Le sidérurgiste a su faire face au ralentissement du marché local et à  la concurrence en misant sur l’export et sur une meilleure politique commerciale au Maroc.

Sonasid sort enfin du gouffre  et retrouve le chemin de la croissance malgré un contexte toujours difficile. Le marché national de l’acier est en effet toujours caractérisé par une surcapacité de production en augmentation compte tenu de la montée de la concurrence et d’une croissance modérée de la consommation en raison du retard des mises en chantier. Le tout couronné par un prix de la ferraille (matière première) en hausse de 20% en 2011. Malgré cette conjoncture, Sonasid a pu augmenter ses volumes de ventes de 12% par rapport à 2010, ce qui lui a permis de maintenir ses parts de marché. Cette performance a été rendue possible grâce au développement de l’export et une politique commerciale plus agressive sur le marché local. Ce qui, au final, aboutit à un chiffre d’affaires consolidé en hausse de 33,4%, à 5,5 milliards de DH.
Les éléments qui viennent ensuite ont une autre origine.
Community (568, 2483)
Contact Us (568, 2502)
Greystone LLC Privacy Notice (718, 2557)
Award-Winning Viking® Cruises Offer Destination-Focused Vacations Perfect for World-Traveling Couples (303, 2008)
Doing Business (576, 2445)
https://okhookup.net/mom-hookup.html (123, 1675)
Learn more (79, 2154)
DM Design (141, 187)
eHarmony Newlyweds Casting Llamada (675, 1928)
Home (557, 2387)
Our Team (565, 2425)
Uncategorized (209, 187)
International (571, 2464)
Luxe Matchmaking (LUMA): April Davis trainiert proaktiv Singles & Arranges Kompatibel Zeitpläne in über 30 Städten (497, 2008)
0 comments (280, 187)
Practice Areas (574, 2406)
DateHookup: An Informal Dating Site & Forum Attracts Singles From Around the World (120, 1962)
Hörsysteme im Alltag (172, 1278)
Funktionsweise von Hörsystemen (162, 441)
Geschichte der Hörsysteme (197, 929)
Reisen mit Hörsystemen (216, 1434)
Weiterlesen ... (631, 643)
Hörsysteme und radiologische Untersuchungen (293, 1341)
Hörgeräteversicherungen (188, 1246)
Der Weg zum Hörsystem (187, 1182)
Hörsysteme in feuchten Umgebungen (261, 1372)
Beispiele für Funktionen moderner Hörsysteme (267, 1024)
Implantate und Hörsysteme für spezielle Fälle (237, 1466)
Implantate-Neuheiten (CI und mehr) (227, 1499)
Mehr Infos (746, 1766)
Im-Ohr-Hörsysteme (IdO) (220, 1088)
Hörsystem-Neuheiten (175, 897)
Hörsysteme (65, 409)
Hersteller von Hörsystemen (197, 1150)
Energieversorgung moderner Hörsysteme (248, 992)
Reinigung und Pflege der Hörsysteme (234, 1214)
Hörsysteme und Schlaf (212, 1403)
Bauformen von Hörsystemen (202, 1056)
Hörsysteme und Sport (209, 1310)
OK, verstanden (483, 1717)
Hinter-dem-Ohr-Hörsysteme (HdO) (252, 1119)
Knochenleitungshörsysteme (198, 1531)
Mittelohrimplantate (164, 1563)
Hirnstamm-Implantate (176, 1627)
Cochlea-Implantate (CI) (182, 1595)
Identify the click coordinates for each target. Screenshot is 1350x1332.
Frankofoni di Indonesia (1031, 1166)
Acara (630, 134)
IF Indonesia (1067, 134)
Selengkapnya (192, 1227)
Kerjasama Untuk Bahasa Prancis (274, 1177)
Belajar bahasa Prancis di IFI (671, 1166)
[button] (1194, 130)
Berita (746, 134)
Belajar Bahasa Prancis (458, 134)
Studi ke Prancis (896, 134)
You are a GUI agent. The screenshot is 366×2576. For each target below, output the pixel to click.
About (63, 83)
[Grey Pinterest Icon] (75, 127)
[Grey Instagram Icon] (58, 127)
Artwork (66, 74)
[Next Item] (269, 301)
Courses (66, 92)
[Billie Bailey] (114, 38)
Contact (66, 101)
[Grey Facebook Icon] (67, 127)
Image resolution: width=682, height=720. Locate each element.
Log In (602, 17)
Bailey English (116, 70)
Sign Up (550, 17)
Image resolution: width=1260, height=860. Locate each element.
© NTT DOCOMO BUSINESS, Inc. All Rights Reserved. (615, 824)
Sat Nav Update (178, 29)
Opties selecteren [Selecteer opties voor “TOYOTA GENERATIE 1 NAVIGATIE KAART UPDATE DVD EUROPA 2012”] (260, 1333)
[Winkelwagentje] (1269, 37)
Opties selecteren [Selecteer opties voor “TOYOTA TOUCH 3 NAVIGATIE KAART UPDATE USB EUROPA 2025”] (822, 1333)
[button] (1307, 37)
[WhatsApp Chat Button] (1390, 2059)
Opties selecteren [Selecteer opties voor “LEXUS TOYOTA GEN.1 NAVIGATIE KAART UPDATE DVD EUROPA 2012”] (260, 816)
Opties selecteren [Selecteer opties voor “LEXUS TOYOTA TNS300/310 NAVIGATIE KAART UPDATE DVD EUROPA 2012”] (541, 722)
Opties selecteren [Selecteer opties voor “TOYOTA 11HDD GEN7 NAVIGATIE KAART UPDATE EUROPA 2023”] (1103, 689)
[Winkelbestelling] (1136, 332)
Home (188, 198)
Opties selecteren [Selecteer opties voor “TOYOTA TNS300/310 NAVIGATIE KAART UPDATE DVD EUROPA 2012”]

Cette performance commerciale a été conjuguée à une meilleure efficacité industrielle pour sortir du rouge. En effet, malgré le renchérissement du coût des intrants, les capacités des laminoirs de Jorf Lasfar et Nador ont été optimisées, la production de l’aciérie saturée et les coûts de production réduits. Du coup, le résultat d’exploitation est passé de 5 MDH en 2010 à 168 millions en 2011, rétablissant la marge opérationnelle à 3,1%. De même, le résultat net part du groupe, qui était déficitaire de 19 MDH en 2010, est passé à 106,7 millions en 2011, faisant ressortir une marge nette de près de 2%.

Sonasid compte poursuivre ses efforts de redressement en 2012 pour rehausser davantage sa rentabilité. Ainsi, elle compte accélérer son optimisation industrielle, saturer son nouvel investissement de broyage de ferraille, consolider ses actions relatives à la distribution sur le marché domestique et étendre ses activités à l’export.